Blue Origin Announces Super Heavy Variant of New Glenn
By Reuters | 20 Nov, 2025
Jeff Bezos gets serious about dethroning SpaceX in the orbital launch business with plans for the New Glenn 9x4 that will add 4 engines to the current base model.
Blue Origin New Glenn rocket is prepared for launch with NASA's EscaPADE mission with two satellites to orbit Mars, from the Cape Canaveral Space Force Station in Cape Canaveral, Florida, U.S., November 8, 2025. REUTERS/Joe Skipper
Jeff Bezos' space company Blue Origin said on Thursday it will build a bigger, more powerful variant of its New Glenn rocket, drawing early plans for a family of orbital satellite launchers akin to the fleet of Falcon rockets from Elon Musk's dominant SpaceX.
The new rocket, announced after New Glenn's second mission launched last week, will be called New Glenn 9x4, a name referencing nine engines that will power its first stage and four engines on its second stage.

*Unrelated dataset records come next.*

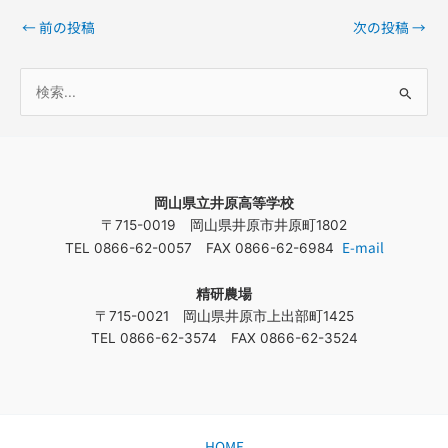
←
前の投稿
次の投稿
→
検
索
対
象
岡山県立井原高等学校
:
〒715-0019 岡山県井原市井原町1802
E-mail
TEL 0866-62-0057 FAX 0866-62-6984
精研農場
〒715-0021 岡山県井原市上出部町1425
TEL 0866-62-3574 FAX 0866-62-3524
HOME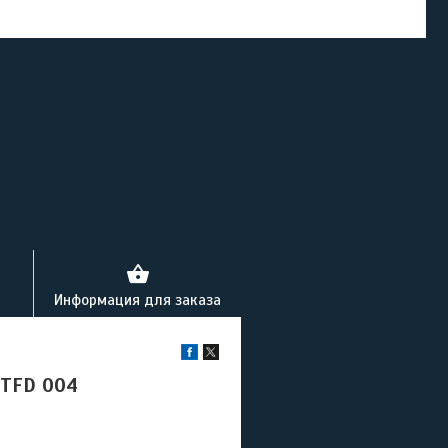
Информация для заказа
 TFD 004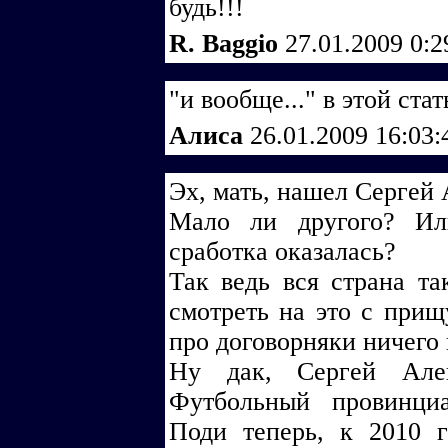
будь!!!
R. Baggio
27.01.2009 0:
"и вообще..." в этой ста
Алиса
26.01.2009 16:03
Эх, мать, нашел Сергей 
Мало ли другого? Ил
сработка оказалась?
Так ведь вся страна та
смотреть на это с при
про договорняки ничего 
Ну дак, Сергей Алек
Футбольный провинци
Поди теперь, к 2010 г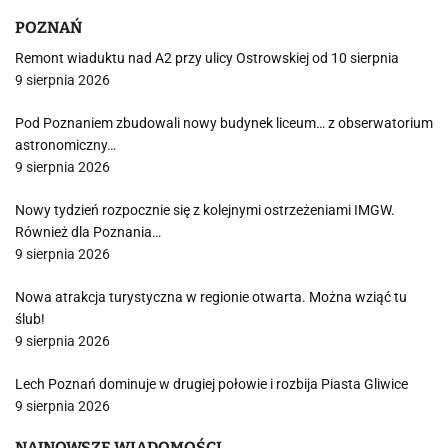
POZNAŃ
Remont wiaduktu nad A2 przy ulicy Ostrowskiej od 10 sierpnia
9 sierpnia 2026
Pod Poznaniem zbudowali nowy budynek liceum… z obserwatorium
astronomiczny…
9 sierpnia 2026
Nowy tydzień rozpocznie się z kolejnymi ostrzeżeniami IMGW.
Również dla Poznania…
9 sierpnia 2026
Nowa atrakcja turystyczna w regionie otwarta. Można wziąć tu
ślub!
9 sierpnia 2026
Lech Poznań dominuje w drugiej połowie i rozbija Piasta Gliwice
9 sierpnia 2026
NAJNOWSZE WIADOMOŚCI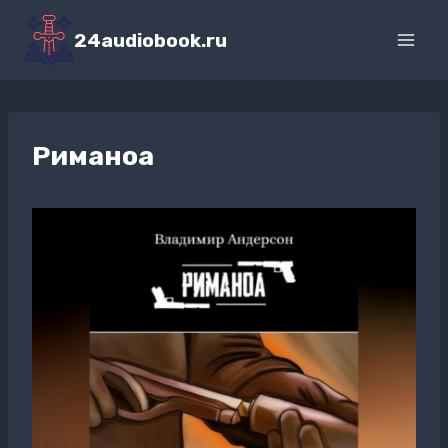
Перейти
к
24audiobook.ru
содержимому
Риманоа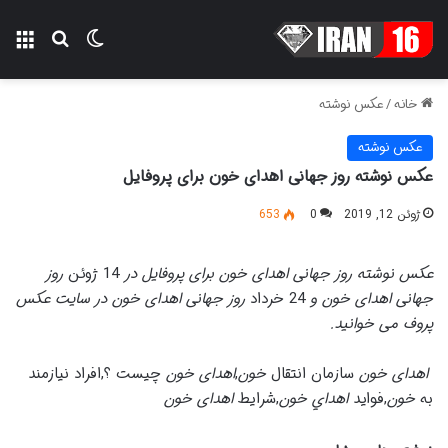
تغییر پوسته
منو
جستجو ب
خانه
/
عکس نوشته
عکس نوشته
عکس نوشته روز جهانی اهدای خون برای پروفایل
ژوئن 12, 2019
0
653
عکس نوشته روز جهانی اهدای خون برای پروفایل در
14 ژوئن
روز
جهانی اهدای خون و
24 خرداد
روز جهانی اهدای خون در سایت عکس
پروف می خوانید.
اهدای خون
سازمان انتقال
خون
,
اهدای خون
چیست ؟,افراد نیازمند
به
خون
,فوايد
اهداي خون
,شرایط
اهدای خون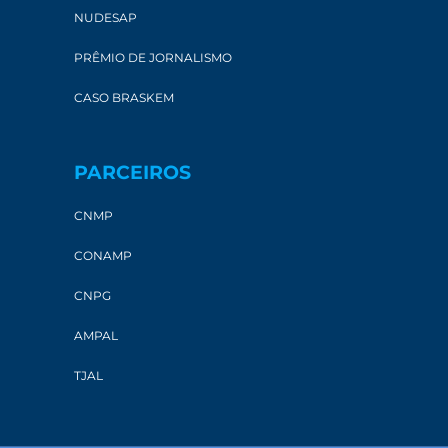
NUDESAP
PRÊMIO DE JORNALISMO
CASO BRASKEM
PARCEIROS
CNMP
CONAMP
CNPG
AMPAL
TJAL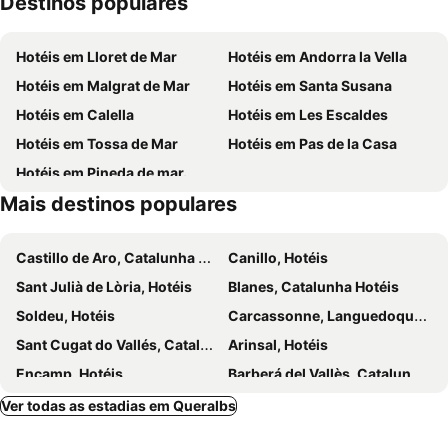
Destinos populares
Vall de Núria
Puigcerdà
Hotel Familiar Edelweiss
Hotel Cims Camprodon
Parque Natural de Cadí-Moixeró
La Plaça de Catalunya
Hostal Restaurant Can Barala
Hotel Esquirol
Hotéis em Lloret de Mar
Hotéis em Andorra la Vella
Puente fortificado de Besalú
Ax 3 Domaines
Hotéis em Malgrat de Mar
Hotéis em Santa Susana
Ribes Enllaç
Santuari de la Mare de Déu de Montgrony
Hotéis em Calella
Hotéis em Les Escaldes
Vallter2000
Fonts del Llobregat
Hotéis em Tossa de Mar
Hotéis em Pas de la Casa
Campdevànol
Le Cambre d'Aze
Hotéis em Pineda de mar.
Rasos de Peguera
Palau de Gel d'Andorra
Mais destinos populares
Lactium
Fontanals Golf
Lac des Bouillouses
Embassament de Sau
Castillo de Aro, Catalunha Hotéis
Canillo, Hotéis
Molló Parc
Sant Julià de Lòria, Hotéis
Blanes, Catalunha Hotéis
Soldeu, Hotéis
Carcassonne, Languedoque Rossilhão Hotéis
Sant Cugat do Vallés, Catalunha Hotéis
Arinsal, Hotéis
Encamp, Hotéis
Barberá del Vallès, Catalunha Hotéis
Rosas, Catalunha Hotéis
Gerona, Catalunha Hotéis
Ver todas as estadias em Queralbs
Ordino, Hotéis
Bagur, Catalunha Hotéis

That is an increase of two engines for each stage from New Glenn's current design.
"The next chapter in New Glenn's roadmap is a new super-heavy class rocket," Blue Origin said in a statement outlining other rocket upgrades.
The two New Glenn variants, the company said, "will serve the market concurrently, giving customers more launch options for their missions, including mega-constellations, lunar and deep space exploration, and national security imperatives such as Golden Dome."
U.S. launch companies Rocket Lab, SpaceX and United Launch Alliance, which Boeing and Lockheed Martin owns, are either building or have early plans for larger rockets that can put bigger batches of satellite constellations into space.
Blue Origin spent billions of dollars and roughly a decade developing New Glenn, a 29-story rocket with a reusable first stage meant to compete with SpaceX's Falcon fleet and more powerful Starship, a fully reusable rocket that remains in development.
Dave Limp, Blue Origin's CEO, posted on X digital renderings of the super-heavy New Glenn standing taller than Saturn V, the 17-story rocket that sent humans to the moon under the U.S. Apollo program. The 9x4 rocket has a larger payload fairing and appears far taller than the original New Glenn design.